Corporate checks and balances, fail-safe policies, and organizational hierarchies all ensure that no decision is made until it is scrutinized and vetted. Responsible executives mull things over, weigh options, wait for all of the information to come in and contemplate outcomes. "We did not grow into a multi-national corporation, only to be undermined by an ill-conceived idea," is the conventional wisdom.
But conventional wisdom has been turned on its head during the past two decades. Speed has become the hallmark of leadership in virtually every sector, according to Fast Company. Companies known for their decision-making velocity, like Samsung, Amazon and Starbucks dominate their respective industries. They understand how much time and effort each decision is worth and generally believe that when a decision is made is more important than what decision is made. They make money faster because they have faster product development times, sales cycles, order fulfillment and capital spending activities.

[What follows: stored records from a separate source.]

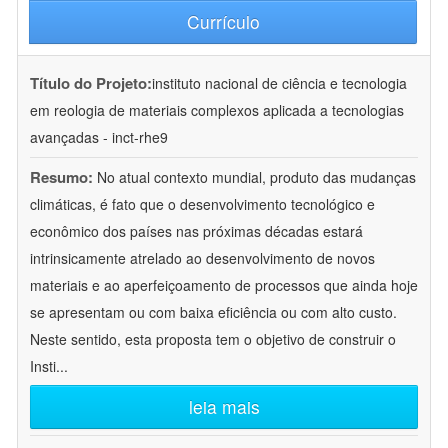
Currículo
Título do Projeto:
instituto nacional de ciência e tecnologia
em reologia de materiais complexos aplicada a tecnologias
avançadas - inct-rhe9
Resumo:
No atual contexto mundial, produto das mudanças
climáticas, é fato que o desenvolvimento tecnológico e
econômico dos países nas próximas décadas estará
intrinsicamente atrelado ao desenvolvimento de novos
materiais e ao aperfeiçoamento de processos que ainda hoje
se apresentam ou com baixa eficiência ou com alto custo.
Neste sentido, esta proposta tem o objetivo de construir o
Insti
...
leia mais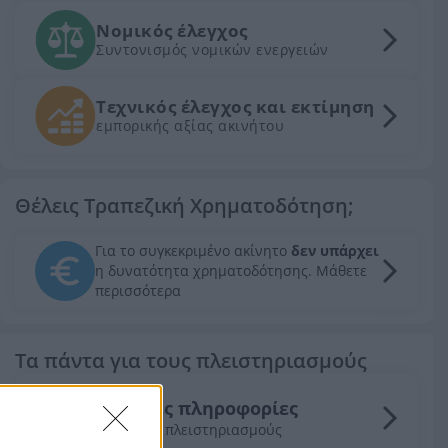
Νομικός έλεγχος
Συντονισμός νομικών ενεργειών
Τεχνικός έλεγχος και εκτίμηση
εμπορικής αξίας ακινήτου
Θέλεις Τραπεζική Χρηματοδότηση;
Για το συγκεκριμένο ακίνητο
δεν υπάρχει
η δυνατότητα χρηματοδότησης. Μάθετε
περισσότερα
Τα πάντα για τους πλειστηριασμούς
Γενικές πληροφορίες
για τους πλειστηριασμούς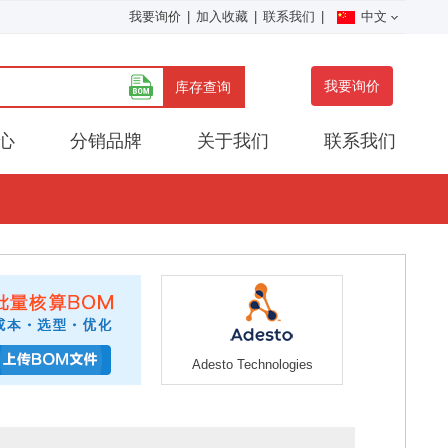
我要询价
|
加入收藏
|
联系我们
|
中文
我要询价
库存查询
心
分销品牌
关于我们
联系我们
Adesto Technologies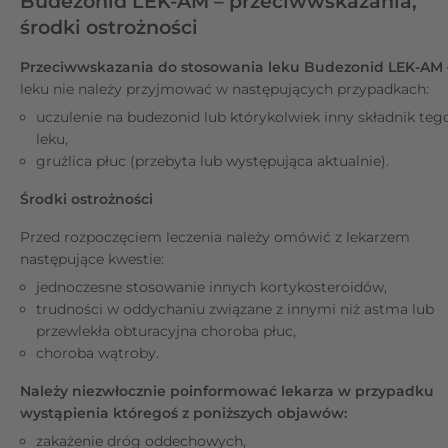
Budezonid LEK-AM – przeciwwskazania,
środki ostrożności
Przeciwwskazania do stosowania leku Budezonid LEK-AM 
leku nie należy przyjmować w następujących przypadkach:
uczulenie na budezonid lub którykolwiek inny składnik teg
leku,
gruźlica płuc (przebyta lub występująca aktualnie).
Środki ostrożności
Przed rozpoczęciem leczenia należy omówić z lekarzem
następujące kwestie:
jednoczesne stosowanie innych kortykosteroidów,
trudności w oddychaniu związane z innymi niż astma lub
przewlekła obturacyjna choroba płuc,
choroba wątroby.
Należy niezwłocznie poinformować lekarza w przypadku
wystąpienia któregoś z poniższych objawów:
zakażenie dróg oddechowych,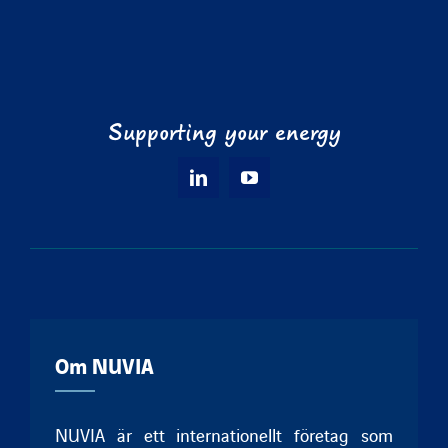
Supporting your energy
Om NUVIA
NUVIA är ett internationellt företag som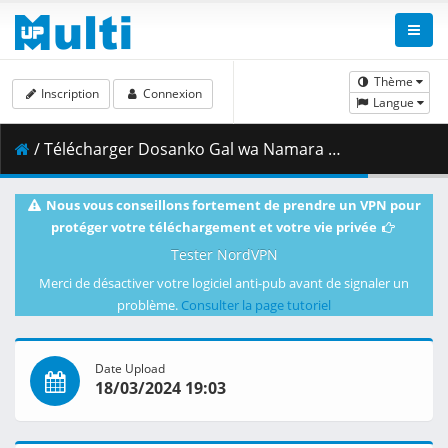
Thème
Inscription
Connexion
Langue
/ Télécharger Dosanko Gal wa Namara Menkoi - S01E11 - 720p WEB x264 -NanDesuKa (CR).mkv.002 ( 354.56 MB )
Nous vous conseillons fortement de prendre un VPN pour
protéger votre téléchargement et votre vie privée
Tester NordVPN
Merci de désactiver votre logiciel anti-pub avant de signaler un
problème.
Consulter la page tutoriel
Date Upload
18/03/2024 19:03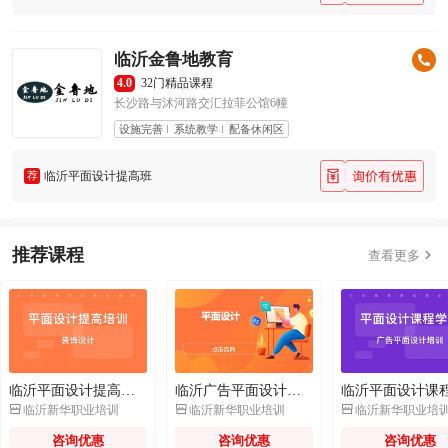
临沂金鲁地教育
4.0
32门精品课程
长沙路与沭河路交汇拉菲公馆6幢
设施完善
系统教学
配备休闲区
荐
临沂平面设计提高班
推荐课程

查看更多
临沂平面设计提高培训
临沂广告平面设计培训学校



临沂新华职业培训
临沂新华职业培训
临沂新华职业培
咨询优惠
咨询优惠
咨询优惠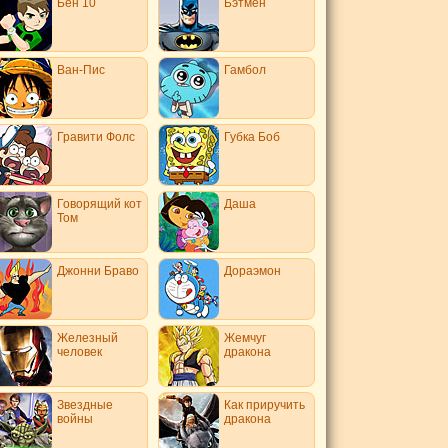
Бен 10
Бэтмен
Ван-Пис
Гамбол
Гравити Фолс
Губка Боб
Говорящий кот
Даша
Том
Джонни Браво
Дораэмон
Железный
Жемчуг
человек
дракона
Звездные
Как приручить
войны
дракона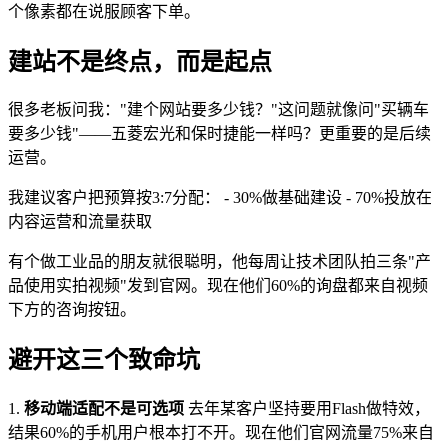
个像素都在说服顾客下单。
建站不是终点，而是起点
很多老板问我："建个网站要多少钱？"这问题就像问"买辆车
要多少钱"——五菱宏光和保时捷能一样吗？更重要的是后续
运营。
我建议客户把预算按3:7分配： - 30%做基础建设 - 70%投放在
内容运营和流量获取
有个做工业品的朋友就很聪明，他每周让技术团队拍三条"产
品使用实拍视频"发到官网。现在他们60%的询盘都来自视频
下方的咨询按钮。
避开这三个致命坑
1.
移动端适配不是可选项
去年某客户坚持要用Flash做特效，
结果60%的手机用户根本打不开。现在他们官网流量75%来自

Yet many of the corporate laggards have been just as slow to note this trend as they have been to make internal decisions. Consider the statistics:
- One third of all products are delivered late or incomplete due to an inability or delay in decision-making (Forrester Consulting).
- Speed of decision-making is the primary obstacle impacting internal communication (Gartner Group).

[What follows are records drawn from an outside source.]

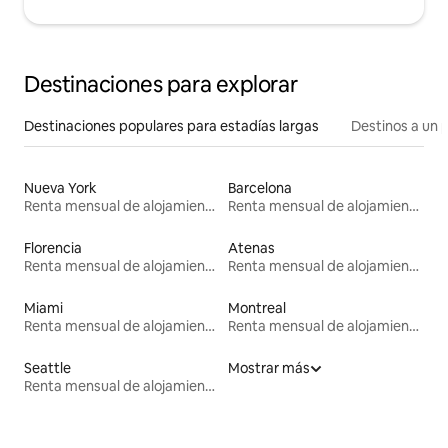
Destinaciones para explorar
Destinaciones populares para estadías largas
Destinos a un p
Nueva York
Barcelona
Renta mensual de alojamientos
Renta mensual de alojamientos
Florencia
Atenas
Renta mensual de alojamientos
Renta mensual de alojamientos
Miami
Montreal
Renta mensual de alojamientos
Renta mensual de alojamientos
Seattle
Mostrar más
Renta mensual de alojamientos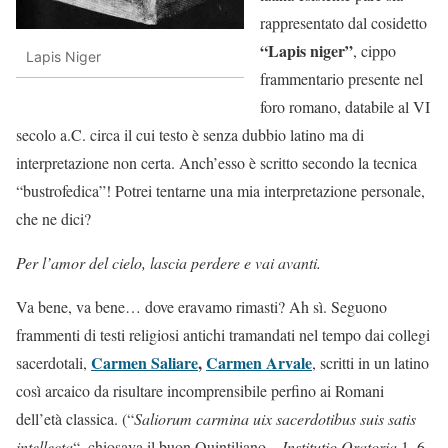
rappresentato dal cosidetto
“Lapis niger”
, cippo
Lapis Niger
frammentario presente nel
foro romano, databile al VI
secolo a.C. circa il cui testo è senza dubbio latino ma di
interpretazione non certa. Anch’esso è scritto secondo la tecnica
“bustrofedica”! Potrei tentarne una mia interpretazione personale,
che ne dici?
Per l’amor del cielo, lascia perdere e vai avanti.
Va bene, va bene… dove eravamo rimasti? Ah sì. Seguono
frammenti di testi religiosi antichi tramandati nel tempo dai collegi
Carmen Saliare
,
Carmen Arvale
sacerdotali,
, scritti in un latino
così arcaico da risultare incomprensibile perfino ai Romani
dell’età classica. (“
Saliorum carmina uix sacerdotibus suis satis
intellecta
“, chiosava il buon Quintiliano –
Institutio Oratoria
1, 6,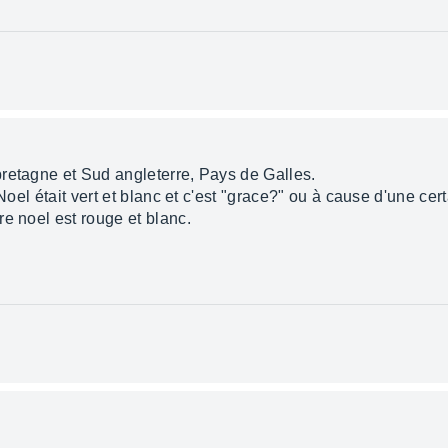
retagne et Sud angleterre, Pays de Galles.
 Noel était vert et blanc et c'est "grace?" ou à cause d'une c
e noel est rouge et blanc.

- For every hour a product team spends on heads-down work, they spend 48 minutes waiting on decisions. (By cutting wait times in half, companies can gain more than $370,000 annually in productive time across a 25-person team.)
Fortunately, there are proven ways to turn these corporate cruise ships around in tighter time frames. Online MBA programs like the one offered by Boise State University provide case study and scenario-based training to provide graduates with the leadership tools to do so. Here are two methods to drive faster decision-making:
Force it! Google co-founder (and CEO of Google's current parent company, Alphabet, Inc.) Larry Page pushed teams in the 1990s and early 2000s to make decisions faster and beyond their comfort levels. He galvanized support around the idea that faster decisions are generally better, and he quelled the fear of making mistakes.
Use collaborative technologies. Elon Musk's SpaceX needed to make faster decisions for NASA. According to Harvard Business Review, "Initially, NASA sent a fax whenever they had a query, which SpaceX added to a list of outstanding questions. The company then assembled a weekly 50-person meeting to review product status information contained in spreadsheets, addressing each question individually before sending the responses back to NASA."
SpaceX sped up the process and now uses collaborative tools that enable NASA to have direct visibility into each project and a connection with each engineer working on each component. Technology put every decision-maker virtually in the same room at the same time. This reduced wait times for defining product requirements by 50 percent and completely eliminated the 50-person, four-hour review meetings.
Studying fast companies in an MBA program reveals the new mindset that underlies expedited decisions. The prevailing belief among industry leaders is that indecision kills because it leaves time for new variables to enter the equation. Fast companies avoid that possibility as much as possible by limiting options, listening to gut instincts, thinking of time as money, and building decisiveness with each fast decision.